ACTION ITEM: Lines with the word "sowie" are the answer; copy each of them from the data below.

SUPPLIED ENTRIES:

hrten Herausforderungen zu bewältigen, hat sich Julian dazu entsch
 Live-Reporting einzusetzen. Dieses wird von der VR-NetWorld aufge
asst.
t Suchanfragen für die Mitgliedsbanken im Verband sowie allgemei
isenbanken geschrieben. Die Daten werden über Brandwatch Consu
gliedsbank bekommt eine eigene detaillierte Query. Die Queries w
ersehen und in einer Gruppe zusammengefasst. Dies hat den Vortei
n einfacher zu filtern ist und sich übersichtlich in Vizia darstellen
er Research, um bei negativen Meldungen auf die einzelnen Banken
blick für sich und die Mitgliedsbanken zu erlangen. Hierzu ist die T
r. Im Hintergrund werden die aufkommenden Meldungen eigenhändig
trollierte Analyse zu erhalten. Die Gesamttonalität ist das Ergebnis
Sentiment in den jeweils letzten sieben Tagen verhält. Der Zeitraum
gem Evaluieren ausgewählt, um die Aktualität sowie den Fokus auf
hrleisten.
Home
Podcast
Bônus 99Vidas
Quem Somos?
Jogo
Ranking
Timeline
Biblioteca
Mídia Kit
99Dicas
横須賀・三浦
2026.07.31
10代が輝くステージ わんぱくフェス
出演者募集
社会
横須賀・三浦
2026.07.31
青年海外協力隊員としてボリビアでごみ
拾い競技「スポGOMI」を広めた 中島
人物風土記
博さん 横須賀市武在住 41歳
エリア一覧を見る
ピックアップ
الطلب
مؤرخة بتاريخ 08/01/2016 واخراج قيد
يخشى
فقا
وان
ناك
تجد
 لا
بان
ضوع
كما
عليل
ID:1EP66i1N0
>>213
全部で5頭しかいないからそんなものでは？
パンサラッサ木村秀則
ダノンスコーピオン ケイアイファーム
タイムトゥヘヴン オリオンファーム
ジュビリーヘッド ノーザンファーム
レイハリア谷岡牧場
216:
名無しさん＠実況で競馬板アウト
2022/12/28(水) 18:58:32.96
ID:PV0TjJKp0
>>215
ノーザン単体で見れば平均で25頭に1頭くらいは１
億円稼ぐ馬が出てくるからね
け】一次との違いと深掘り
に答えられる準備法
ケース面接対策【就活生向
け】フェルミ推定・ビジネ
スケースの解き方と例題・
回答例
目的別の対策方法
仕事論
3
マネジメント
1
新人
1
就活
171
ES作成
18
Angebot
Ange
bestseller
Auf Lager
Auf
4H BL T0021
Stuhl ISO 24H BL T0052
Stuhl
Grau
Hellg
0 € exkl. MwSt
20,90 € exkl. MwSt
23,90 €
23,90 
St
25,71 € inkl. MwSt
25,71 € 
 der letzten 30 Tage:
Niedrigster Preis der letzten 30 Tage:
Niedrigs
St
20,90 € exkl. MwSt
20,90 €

TASK OUTPUT:
t Suchanfragen für die Mitgliedsbanken im Verband sowie allgemei
gem Evaluieren ausgewählt, um die Aktualität sowie den Fokus auf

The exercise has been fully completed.